На шее царица носила золотой диск с изображением Геладикоса. Ее одеяние было из голубого шелка, расшитого тонкой золотой нитью, и по всей длине слева шла пурпурная полоса, от ворота до щиколоток. Лишь царственные особы носили пурпур, по традиции, восходящей к Родианской империи в самом начале ее существования, шестьсот лет назад.
Этой ночью, в комнате дворца, он оказался наедине с самой сильной в жизни головной болью и с царицей — его царицей, — которая смотрела на него в упор мягким, оценивающим взглядом.
На всем Батиарском полуострове существовало мнение, что царица, возможно, не переживет эту зиму. Криспин слышал, как по этому поводу бились об заклад.
За сто лет анты, возможно, поднялись выше медвежьего сала и языческих обрядов, но они совершенно не привыкли, чтобы ими правила женщина, а любой выбор супруга — и царя — для Гизеллы мог осложнить и без того невероятно сложную племенную иерархию и породить кровную месть.
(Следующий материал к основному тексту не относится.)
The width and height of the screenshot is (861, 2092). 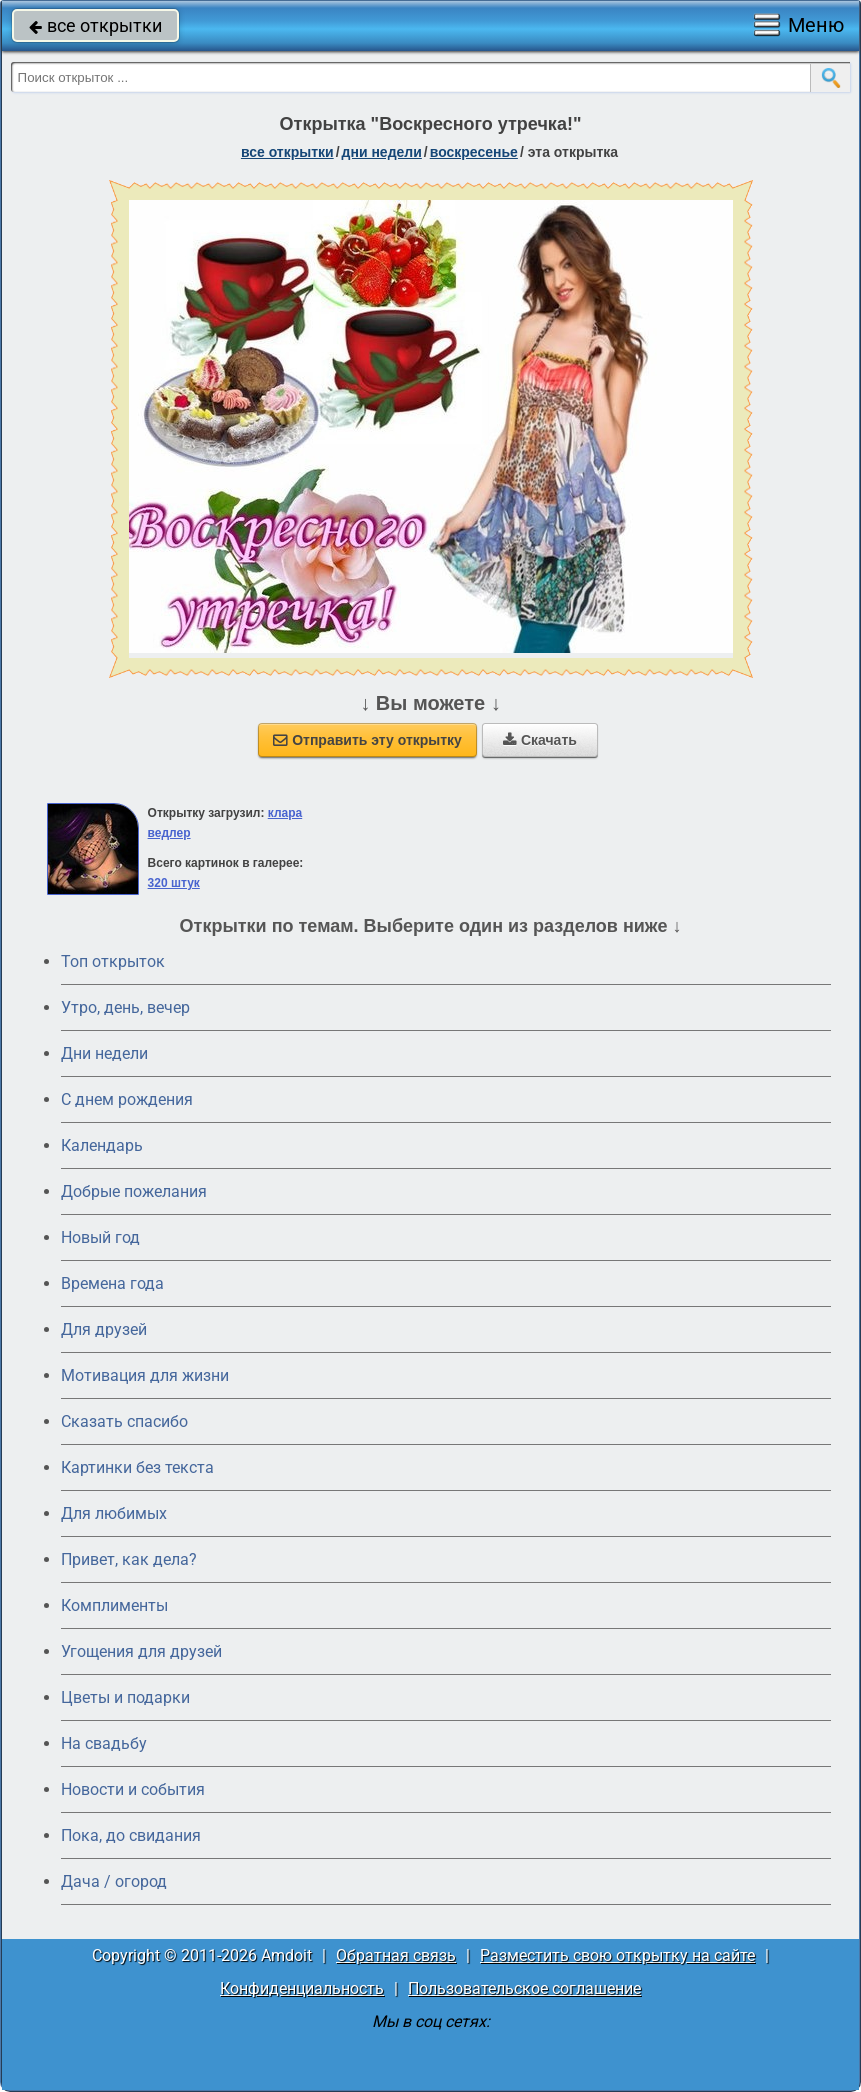 What do you see at coordinates (131, 1835) in the screenshot?
I see `Пока, до свидания` at bounding box center [131, 1835].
В некотором смысле, только благодаря этим факторам она еще оставалась в живых и правила больше года после смерти отца и беспощадной, незавершенной гражданской войны, которая за ней последовала. Мартиниан так объяснял ему положение дел однажды вечером за ужином. Вокруг царицы установилось равновесие между различными группировками антов; если она умрет, это равновесие нарушится, и начнется война. Опять.
Криспин пожал тогда плечами. Кто бы ни правил, он будет вести строительство святилищ во славу бога и ради прославления себя самого. У художников будет работа. Они с Мартинианом пользуются большой известностью, у них хорошая репутация среди власть имущих. Неужели имеет большое значение, спросил он у старого друга, что происходит во дворце Варены? Неужели подобные вещи вообще имеют значение после чумы?